**Exercise**
Look below for the line with "wearer in their"; begin the copy there and stop after the line with "we make sure", keeping the text exact and the pictures out.

**Exercise data**
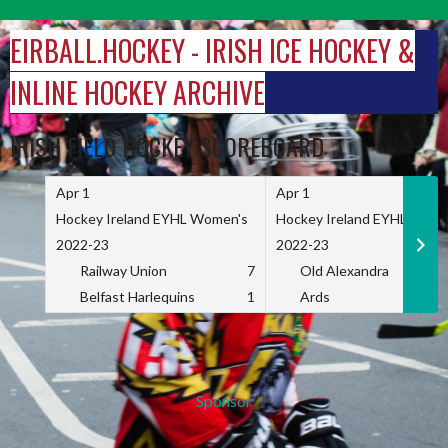
Skip
to
EIRBALL.HOCKEY - IRISH ICE HOCKEY &
content
INLINE HOCKEY ARCHIVE
IRISH FIELD HOCKEY SCOREBOARD
Apr 1
Apr 1
Hockey Ireland EYHL Women's
Hockey Ireland EYHL Wome
2022-23
2022-23
Railway Union
7
Old Alexandra
Belfast Harlequins
1
Ards
Sponsor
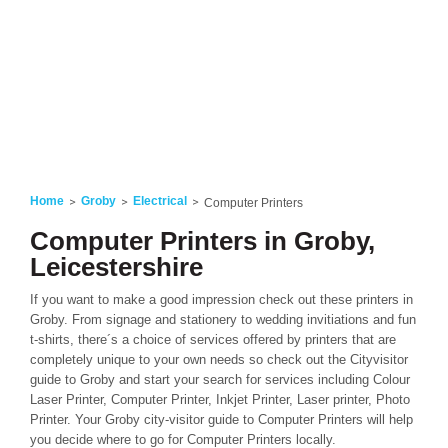
Home
Groby
Electrical
Computer Printers
Computer Printers in Groby,
Leicestershire
If you want to make a good impression check out these printers in
Groby. From signage and stationery to wedding invitiations and fun
t-shirts, there´s a choice of services offered by printers that are
completely unique to your own needs so check out the Cityvisitor
guide to Groby and start your search for services including Colour
Laser Printer, Computer Printer, Inkjet Printer, Laser printer, Photo
Printer. Your Groby city-visitor guide to Computer Printers will help
you decide where to go for Computer Printers locally.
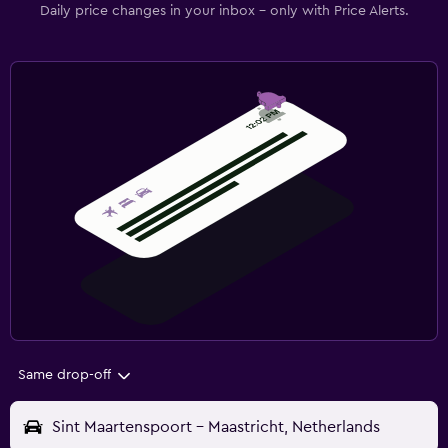
Daily price changes in your inbox - only with Price Alerts.
Same drop-off
Sint Maartenspoort - Maastricht, Netherlands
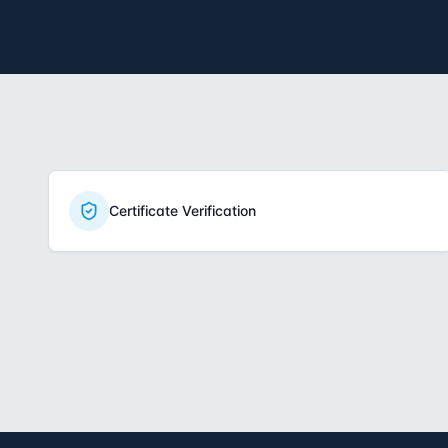
Certificate Verification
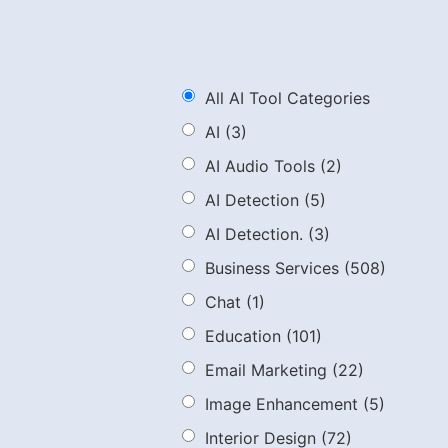
All AI Tool Categories
AI
(3)
AI Audio Tools
(2)
AI Detection
(5)
AI Detection.
(3)
Business Services
(508)
Chat
(1)
Education
(101)
Email Marketing
(22)
Image Enhancement
(5)
Interior Design
(72)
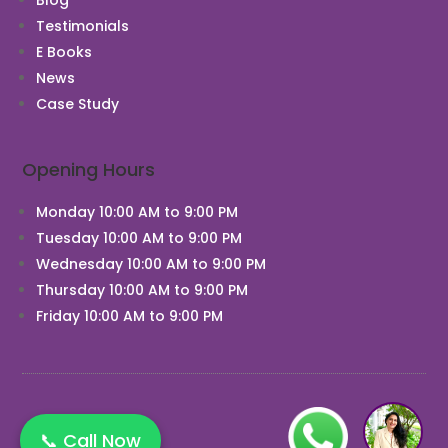
Testimonials
E Books
News
Case Study
Opening Hours
Monday 10:00 AM to 9:00 PM
Tuesday 10:00 AM to 9:00 PM
Wednesday 10:00 AM to 9:00 PM
Thursday 10:00 AM to 9:00 PM
Friday 10:00 AM to 9:00 PM
📞 Call Now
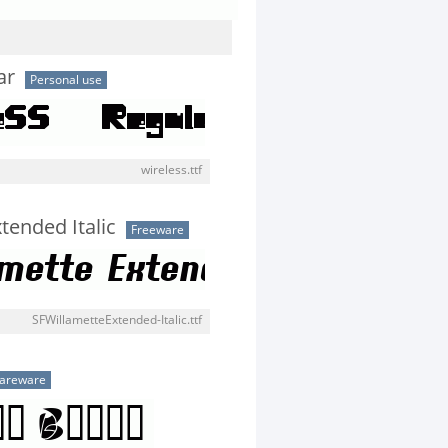
ar
Personal use
wireless.ttf
tended Italic
Freeware
SFWillametteExtended-Italic.ttf
areware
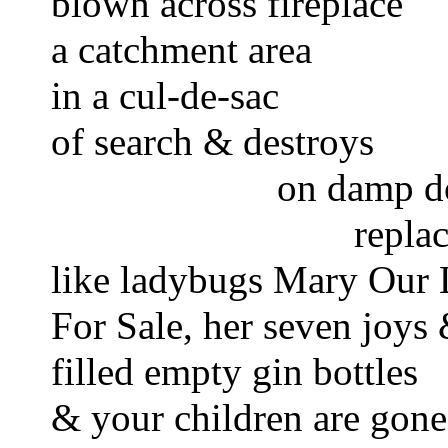
blown across fireplace 
a catchment area 
in a cul-de-sac 
of search & destroys
on damp do
repla
like ladybugs Mary Our 
For Sale, her seven joys
filled empty gin bottles
& your children are gone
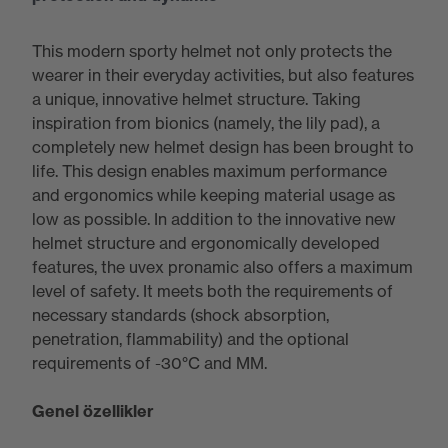
This modern sporty helmet not only protects the
wearer in their everyday activities, but also features
a unique, innovative helmet structure. Taking
inspiration from bionics (namely, the lily pad), a
completely new helmet design has been brought to
life. This design enables maximum performance
and ergonomics while keeping material usage as
low as possible. In addition to the innovative new
helmet structure and ergonomically developed
features, the uvex pronamic also offers a maximum
level of safety. It meets both the requirements of
necessary standards (shock absorption,
penetration, flammability) and the optional
requirements of -30°C and MM.
Genel özellikler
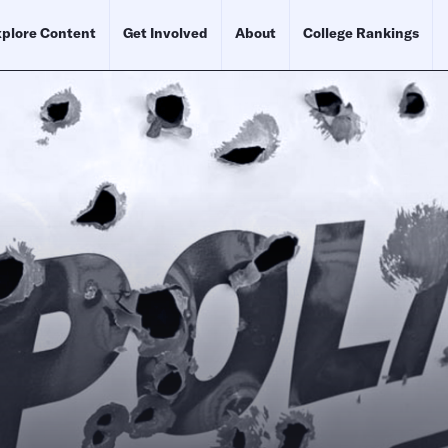
plore Content
Get Involved
About
College Rankings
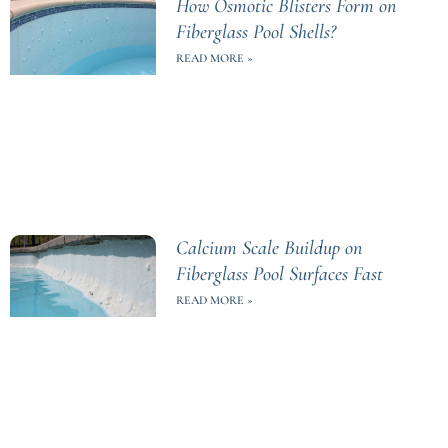
How Osmotic Blisters Form on
Fiberglass Pool Shells?
READ MORE »
Calcium Scale Buildup on
Fiberglass Pool Surfaces Fast
READ MORE »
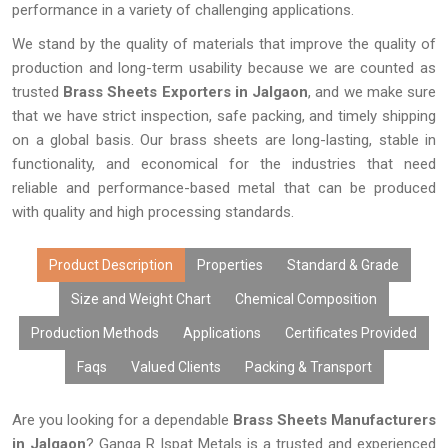
performance in a variety of challenging applications.
We stand by the quality of materials that improve the quality of
production and long-term usability because we are counted as
trusted
Brass Sheets Exporters in Jalgaon
, and we make sure
that we have strict inspection, safe packing, and timely shipping
on a global basis. Our brass sheets are long-lasting, stable in
functionality, and economical for the industries that need
reliable and performance-based metal that can be produced
with quality and high processing standards.
Product Description
Properties
Standard & Grade
Size and Weight Chart
Chemical Composition
Production Methods
Applications
Certificates Provided
Faqs
Valued Clients
Packing & Transport
Are you looking for a dependable
Brass Sheets Manufacturers
in Jalgaon
? Ganga R Ispat Metals is a trusted and experienced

**Answer for this exercise**
wearer in their everyday activities, but also features
a unique, innovative helmet structure. Taking
inspiration from bionics (namely, the lily pad), a
completely new helmet design has been brought to
life. This design enables maximum performance
and ergonomics while keeping material usage as
low as possible. In addition to the innovative new
helmet structure and ergonomically developed
features, the uvex pronamic also offers a maximum
level of safety. It meets both the requirements of
necessary standards (shock absorption,
penetration, flammability) and the optional
requirements of -30°C and MM.
Genel özellikler
plore Content
Get Involved
About
College Rankings
How Osmotic Blisters Form on
Fiberglass Pool Shells?
READ MORE »
Calcium Scale Buildup on
Fiberglass Pool Surfaces Fast
READ MORE »
performance in a variety of challenging applications.
We stand by the quality of materials that improve the quality of
production and long-term usability because we are counted as
trusted
Brass Sheets Exporters in Jalgaon
, and we make sure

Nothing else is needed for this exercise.